LNG tankers often use some of their cargo, stored in liquid form at minus 163 degrees Celsius, for power, as a small portion tends to evaporate or "boil off" during transit and needs to be removed from the tanks anyway to avoid a build up of pressure.
Older LNG tankers run on steam turbines that burn a combination of fuel oil and boil-off gas, while vessels built after 2014 have more efficient dual or tri-fuel diesel engines that burn a mixture of marine gasoil and boil-off gas.
When gas prices were lower, operators chose to boil off more of their cargoes over using fuel oil to power the ships.
But the price of LNG is so high that they are trying to avoid using more than necessary of the stored gas and are instead relying on cheaper fuel oil, the sources told Reuters.

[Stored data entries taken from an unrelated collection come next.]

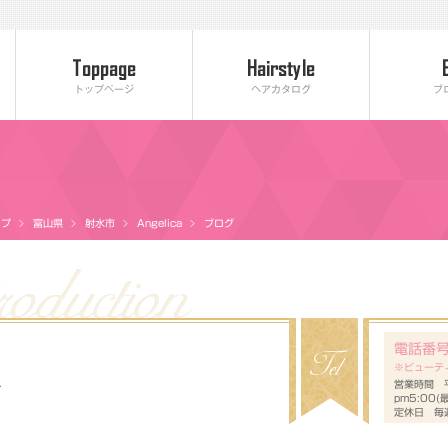
トップページ
ヘアカタログ
ブ
ップ
富山県
射水市
Angelica
ブログ
電話番
※ビューテ
-4
営業時間 平
pm5:00
定休日 毎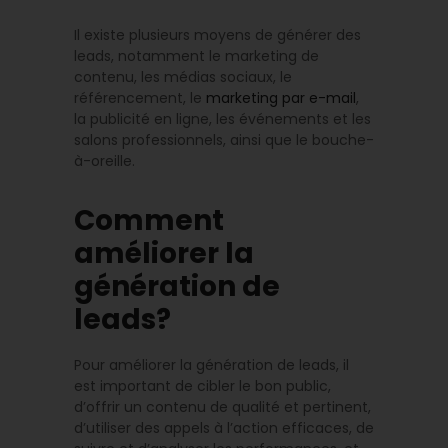
Il existe plusieurs moyens de générer des
leads, notamment le marketing de
contenu, les médias sociaux, le
référencement, le
marketing par e-mail
,
la publicité en ligne, les événements et les
salons professionnels, ainsi que le bouche-
à-oreille.
Comment
améliorer la
génération de
leads?
Pour améliorer la génération de leads, il
est important de cibler le bon public,
d’offrir un contenu de qualité et pertinent,
d’utiliser des appels à l’action efficaces, de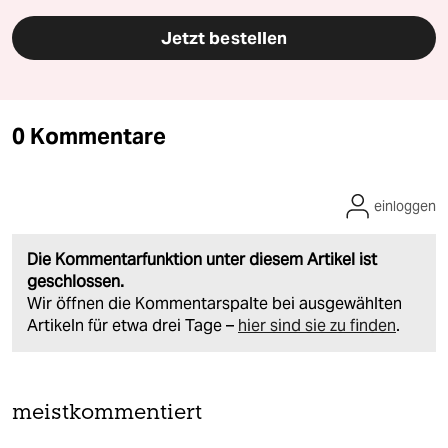
Jetzt bestellen
0 Kommentare
einloggen
Die Kommentarfunktion unter diesem Artikel ist
geschlossen.
Wir öffnen die Kommentarspalte bei ausgewählten
Artikeln für etwa drei Tage –
hier sind sie zu finden
.
meistkommentiert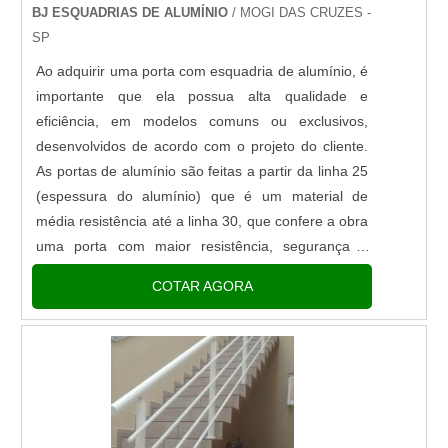
BJ ESQUADRIAS DE ALUMÍNIO
/ MOGI DAS CRUZES -
SP
Ao adquirir uma porta com esquadria de alumínio, é
importante que ela possua alta qualidade e
eficiência, em modelos comuns ou exclusivos,
desenvolvidos de acordo com o projeto do cliente.
As portas de alumínio são feitas a partir da linha 25
(espessura do alumínio) que é um material de
média resistência até a linha 30, que confere a obra
uma porta com maior resistência, segurança e
diferencial pelos modelos que são apresentados
COTAR AGORA
nessa composiç....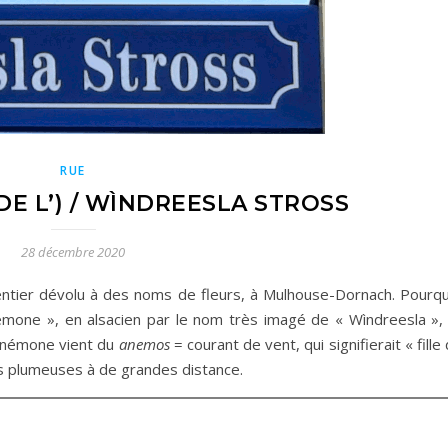
RUE
E L’) / WÌNDREESLA STROSS
28 décembre 2020
 entier dévolu à des noms de fleurs, à Mulhouse-Dornach. Pourqu
némone », en alsacien par le nom très imagé de « Wìndreesla », i
 Anémone vient du
anemos
= courant de vent, qui signifierait « fille
s plumeuses à de grandes distance.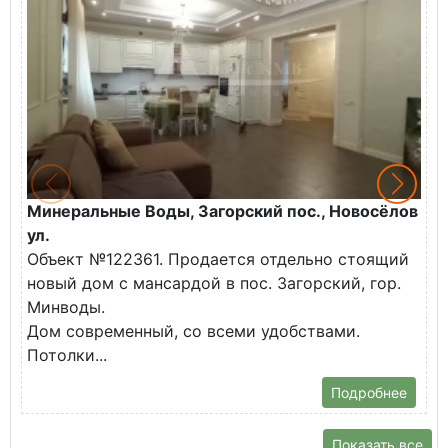
Минеральные Воды, Загорский пос., Новосёлов
М
ул.
О
Объект №122361. Продается отдельно стоящий
д
новый дом с мансардой в пос. Загорский, гор.
В
Минводы.
Дом современный, со всеми удобствами.
Потолки...
Подробнее
Показать все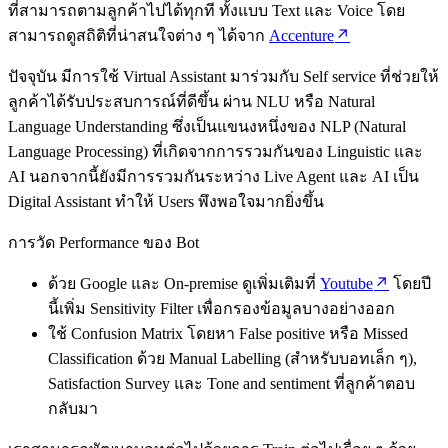
ที่สามารถตามลูกค้าไปได้ทุกที ทั้งแบบ Text และ Voice โดย
สามารถดูสถิติที่น่าสนใจต่าง ๆ ได้จาก
Accenture
ปัจจุบัน มีการใช้ Virtual Assistant มาร่วมกับ Self service ที่ช่วยให้
ลูกค้าได้รับประสบการณ์ที่ดีขึ้น ผ่าน NLU หรือ Natural
Language Understanding ซึ่งเป็นแขนงหนึ่งของ NLP (Natural
Language Processing) ที่เกิดจากการรวมกันของ Linguistic และ
AI นอกจากนี้ยังมีการรวมกันระหว่าง Live Agent และ AI เป็น
Digital Assistant ทำให้ Users พึงพอใจมากยิ่งขึ้น
การวัด Performance ของ Bot
ด้วย Google และ On-premise ดูเพิ่มเติมที่
Youtube
โดยปี
นี้เพิ่ม Sensitivity Filter เพื่อกรองข้อมูลบางอย่างออก
ใช้ Confusion Matrix โดยหา False positive หรือ Missed
Classification ด้วย Manual Labelling (สำหรับบอทเล็ก ๆ),
Satisfaction Survey และ Tone and sentiment ที่ลูกค้าตอบ
กลับมา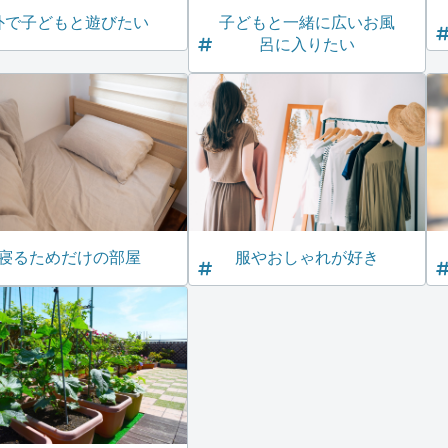
外で子どもと遊びたい
子どもと一緒に広いお風
呂に入りたい
寝るためだけの部屋
服やおしゃれが好き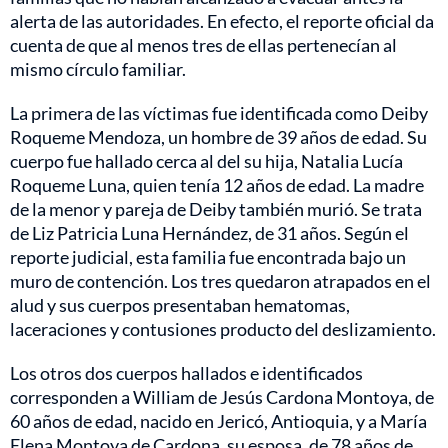
alerta de las autoridades. En efecto, el reporte oficial da
cuenta de que al menos tres de ellas pertenecían al
mismo círculo familiar.
La primera de las víctimas fue identificada como Deiby
Roqueme Mendoza, un hombre de 39 años de edad. Su
cuerpo fue hallado cerca al del su hija, Natalia Lucía
Roqueme Luna, quien tenía 12 años de edad. La madre
de la menor y pareja de Deiby también murió. Se trata
de Liz Patricia Luna Hernández, de 31 años. Según el
reporte judicial, esta familia fue encontrada bajo un
muro de contención. Los tres quedaron atrapados en el
alud y sus cuerpos presentaban hematomas,
laceraciones y contusiones producto del deslizamiento.
Los otros dos cuerpos hallados e identificados
corresponden a William de Jesús Cardona Montoya, de
60 años de edad, nacido en Jericó, Antioquia, y a María
Elena Montoya de Cardona, su esposa, de 78 años de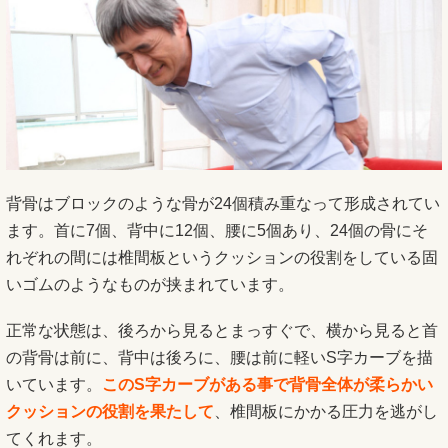
背骨はブロックのような骨が24個積み重なって形成されてい
ます。首に7個、背中に12個、腰に5個あり、24個の骨にそ
れぞれの間には椎間板というクッションの役割をしている固
いゴムのようなものが挟まれています。
正常な状態は、後ろから見るとまっすぐで、横から見ると首
の背骨は前に、背中は後ろに、腰は前に軽いS字カーブを描
いています。
このS字カーブがある事で背骨全体が柔らかい
クッションの役割を果たして
、椎間板にかかる圧力を逃がし
てくれます。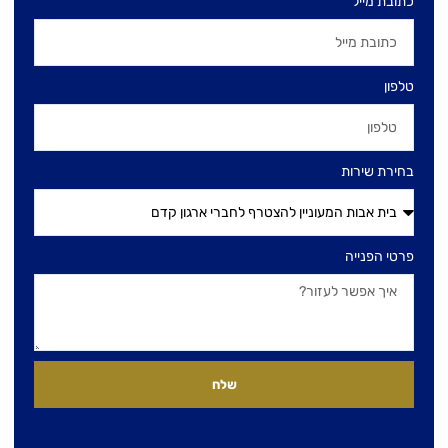
כתובת מייל
טלפון
בחירת שירות
פרטי הפנייה
שלח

"It's unusual for fuel oil to be cheaper than LNG, so traders are taking advantage of the cost economics to save on voyages," a Singapore-based shipping source said.
Spot LNG is now about $200 a tonne more expensive than the fuel oil used in the marine fuel sector in the bunkering hubs of Singapore and Rotterdam, the sources said.
Over the past few years, gas prices traded well below fuel oil or marine gasoil prices, so LNG tankers typically relied mainly on the boil-off gas for power, shipping sources said.
But a spike in spot LNG prices over the past year has placed fuel oil at a steep discount and made it the fuel of choice.
Traders shipping spot cargoes are more likely to maximise fuel oil use in order to extract maximum value from their cargoes and save on operating costs, a second source said.
They are discharging the LNG cargoes fully and using very low sulphur fuel oil, marine gasoil and marine diesel for the return empty voyage, the sources said.
But for about 70% of LNG cargoes globally which are priced on an oil-linked basis, it may not make as much economic sense, Oystein Kalleklev, chief executive of FLEX LNG Management, said.
"For ships with re-liquefaction like we have in the Flex fleet, it might also make sense to minimize boil-off and run on dual fuel mode burning both boil-off gas and bunker oil in order to maximize the cargo available for discharge," he added.